Inspired by the Book is a series of interviews with Connecticut College folks about their literary lives. Inspiration comes from The New York Times Book Review series called By the Book.

An interview with Emerson Norteman (they/them), currently a Junior at Connecticut College majoring in Anthropology with a concentration in Archaeology, double minor in Classics (Medieval track) and Art History, and following the Museum Studies pathway. Outside of academics, they can be found reading voraciously, writing poetry or fiction, playing violin, Irish Fiddle, or piano, acting, singing, drawing, or knitting! Their favorite genres to read are historical fiction, fantasy, realistic fiction, poetry, and adventure.

What’s the last great book you read?

I’m currently reading I Am I Am I Am by Maggie O’Farrell, and it’s absolutely riveting. It’s a memoir of the author’s life told through seventeen brushes with death in non-chronological snippets that are wonderful on their own but together weave a vivid, heartfelt tapestry of an incredible life. Her vivid prose and honesty captivated me from page one, and I haven’t put it down since! Update: I read it all in a couple of hours and then immediately started it over again – it’s that good.

Was there an author who particularly inspired you?

Yes! Though I had many favorite authors growing up, only one inspired me to start writing my own books when I was a kid – Edgar Allan Poe. I’ve always loved the genres of mystery and horror and his eloquent, macabre short stories inspired me to undertake my own tales of psychological horror. While I tend to write historical fiction and fantasy more often now, I hold a special place in my heart for Poe’s deeply human, existential side of mystery and psychology that lingers in my writing today. More recently, other writers have also inspired me, such as the works of Maggie Stiefvater and Samuel Beckett.

What books do you find yourself returning to again and again?

I tend to read books over and over again out of comfort and familiarity, and I love finding details and themes that I had originally missed. These are the few books that traveled to my limited bookcase at Conn, the ones I would happily stay up all night reading if it weren’t for morning classes. Some of my favorites are The Little Prince by Antoine de Saint-Exupéry, a well-worn copy of The Four Tragedies by William Shakespeare, and Waiting for Godot by Samuel Beckett. I will never tire of these favorites.

How do you organize your books?

My bookcase at home is organized first by color and then by size, with the largest books on the edges and the smallest ones in the center. Additionally, for some of my older books and the old copies of dictionaries that I’ve collected (yes, I’m that nerdy – but I work in the library, what did you expect?) are separated by Classic fiction and Classic nonfiction. There are also stacks separated by Graphic Novel and other categories.
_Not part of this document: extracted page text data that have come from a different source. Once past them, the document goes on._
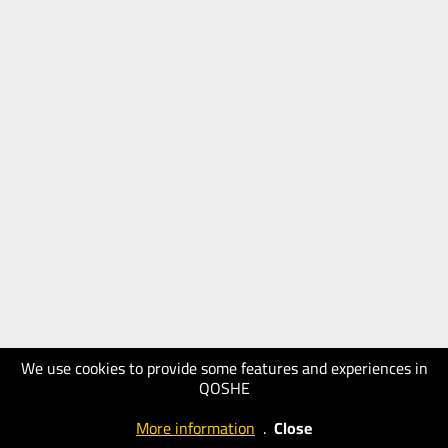
We use cookies to provide some features and experiences in
QOSHE
More information
.
Close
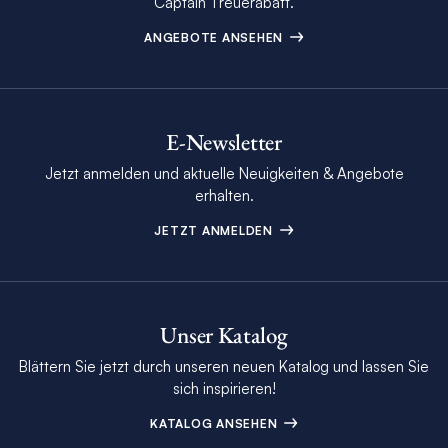
Captain Treuerabatt.
ANGEBOTE ANSEHEN
E-Newsletter
Jetzt anmelden und aktuelle Neuigkeiten & Angebote
erhalten.
JETZT ANMELDEN
Unser Katalog
Blättern Sie jetzt durch unseren neuen Katalog und lassen Sie
sich inspirieren!
KATALOG ANSEHEN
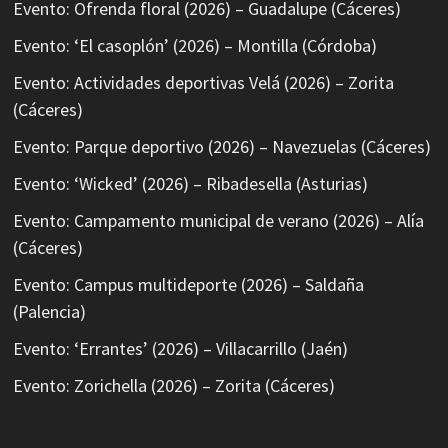
Evento: Ofrenda floral (2026) – Guadalupe (Cáceres)
Evento: ‘El casoplón’ (2026) – Montilla (Córdoba)
Evento: Actividades deportivas Velá (2026) – Zorita
(Cáceres)
Evento: Parque deportivo (2026) – Navezuelas (Cáceres)
Evento: ‘Wicked’ (2026) – Ribadesella (Asturias)
Evento: Campamento municipal de verano (2026) – Alía
(Cáceres)
Evento: Campus multideporte (2026) – Saldaña
(Palencia)
Evento: ‘Errantes’ (2026) – Villacarrillo (Jaén)
Evento: Zorichella (2026) – Zorita (Cáceres)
It’s all an organized chaos, I promise. Can one ever have too many bookcases?

Disappointed, overrated, just not good: What book did you feel as if you were supposed to like, and didn’t? Do you remember the last book you put down without finishing?

This probably will read as controversial, especially since I’ve now established myself a lover of the Classics, but one book that I really tried to love from AP English Literature summer reading was Charles Dickens’ David Copperfield. Though I’ve liked some of Dickens’ other works, I found this book to be drawn out and prolonged, probably because Dickens was being paid for it in installments and at that time in his life he was swamped by debt. I felt like I should love some of the acclaimed classics, especially since Dickens is revered for portraying the lives of the lower classes accurately in Victorian literature, which wasn’t done at the time, but I personally found that absorbing so much of his normally dense, florid prose was headache-inducing. Don’t tell my fellow literature nerds though. I don’t remember the last book that I put down without finishing because I usually try to forge on ahead out of sheer stubbornness because I owe it to the author who spent so much time laboring over their brain child to not give it a chance.